4.1.6 Immediately following transfer or discharge

  • Once the patient has left Amber lodge, it is to be documented on the patient electronic record (SystmOne) and the patient is to be removed from the bed states and fire board.
  • A confirmation email is to be sent to the Mental Health Act office, responsible clinician, finance department and any other relevant professionals involved, such as care coordinator and police public protection unit (PPU) officer, where appropriate.
  • The patient room is to be cleaned in line with the infection, prevention and control manual.
  • If consent was given by the patient, a phone call is to be made to their family or carers to confirm transfer of the patient.
  • Ensure follow up by the social worker or care manager in the new placement, within one week of transfer or discharge.
  • Hold a CPA Meeting within four weeks of transfer or discharge.
  • Ensure that contingency arrangements are still in place if required after four weeks.

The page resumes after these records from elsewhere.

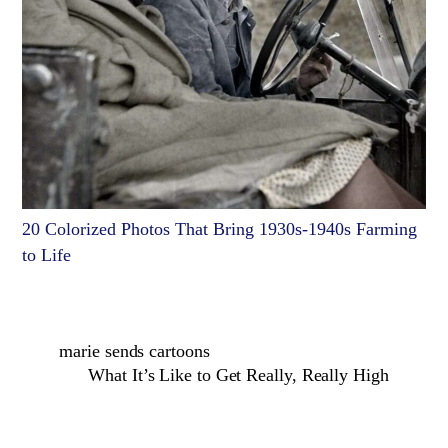
20 Colorized Photos That Bring 1930s-1940s Farming
to Life
marie sends cartoons
What It’s Like to Get Really, Really High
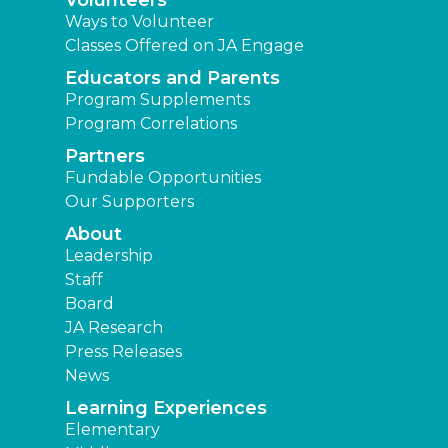
Volunteers
Ways to Volunteer
Classes Offered on JA Engage
Educators and Parents
Program Supplements
Program Correlations
Partners
Fundable Opportunities
Our Supporters
About
Leadership
Staff
Board
JA Research
Press Releases
News
Learning Experiences
Elementary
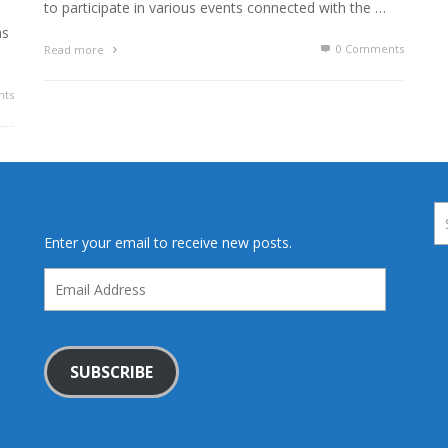
to participate in various events connected with the …
ns
0 Comments
Read more
ts
Enter your email to receive new posts.
Email
Address
SUBSCRIBE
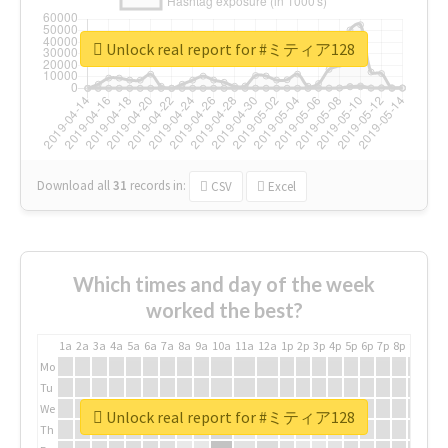
Unlock real report for #ミティア128
Download all
31
records
in:
CSV
Excel
Which times and day of the week
worked the best?
1a
2a
3a
4a
5a
6a
7a
8a
9a
10a
11a
12a
1p
2p
3p
4p
5p
6p
7p
8p
9p
10p
Mo
Tu
We
Unlock real report for #ミティア128
Th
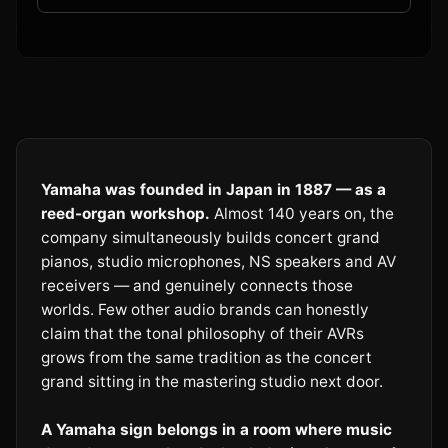
Yamaha was founded in Japan in 1887 — as a
reed-organ workshop.
Almost 140 years on, the
company simultaneously builds concert grand
pianos, studio microphones, NS speakers and AV
receivers — and genuinely connects those
worlds. Few other audio brands can honestly
claim that the tonal philosophy of their AVRs
grows from the same tradition as the concert
grand sitting in the mastering studio next door.
A Yamaha sign belongs in a room where music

FOLS practitioners to continue to visit.
  • Ensure that a review mechanism via MDT and CTR is in place for the medium term.

4.2 Transition planning

As stated in section 4.1, a personalised transition plan must be developed for each patient and provided to them in an individualised format.

4.2.1 Transition plan easy-read booklet

Each patient transition plan booklet must include:

  • an explanation of the technical terms and acronyms appropriate to that patients discharge or transfer for example,. MoJ, Integrated Care Board (ICB), Deprivation of Liberty Safeguarding (DoLS), conditional discharge, capacity assessment
  • the steps patients must take to engage with their treatment to demonstrate that it is appropriate to progress with the transition plan for example, taking medications, attending OT sessions, utilising Section 17 leave appropriately, attending psychology sessions, attending MDT meetings
  • an explanation of the steps required to identify a suitable placement as outlined in section 4.1.1
  • the key individuals involved in the transition plan for example, placement colleagues, social supervisor, social worker, care co-ordinator, probation officer, responsible clinician, GP, FOLS practitioner
  • an explanation of the incremental increase in day visits, and later night visits, to the new placement, and the required applications.
  • an outline of the potential conditions that may be included in a conditional discharge or release on licence for example, restrictions on address, medications, appointments, jobs, relationships, travel, alcohol, illicit substances, internet access, leave

4.2.3 Unplanned or emergency transfer

Any unplanned or emergency transferred required will be led by the provider collaborative in conjunction with the ward and the led by the RC.


Document control

  • Version: 3
  • Unique reference number: 527
  • Date ratified: 5 March 2024
  • Ratified by: Clinical policies review and approval group
  • Name of originator: Forensic ward manager
  • Name of responsible individual: Executive director or nursing and allied health professionals
  • Date issued: 2 April 2024
  • Review date: 30 May 2027
  • Target audience: All colleagues working in forensic services.
  • Description of change: Full review and update.